_Records shown_:
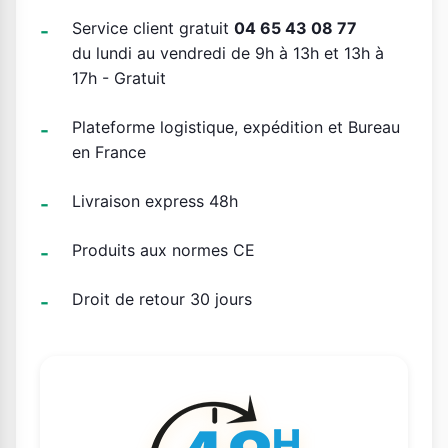
Service client gratuit
04 65 43 08 77
du lundi au vendredi de 9h à 13h et 13h à
17h - Gratuit
Plateforme logistique, expédition et Bureau
en France
Livraison express 48h
Produits aux normes CE
Droit de retour 30 jours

_Prompt_:
Look for the line with "17h - Gratuit" in the records above. Repeat it and each line after it exactly.

_Solution for this task_:
17h - Gratuit
Plateforme logistique, expédition et Bureau
en France
Livraison express 48h
Produits aux normes CE
Droit de retour 30 jours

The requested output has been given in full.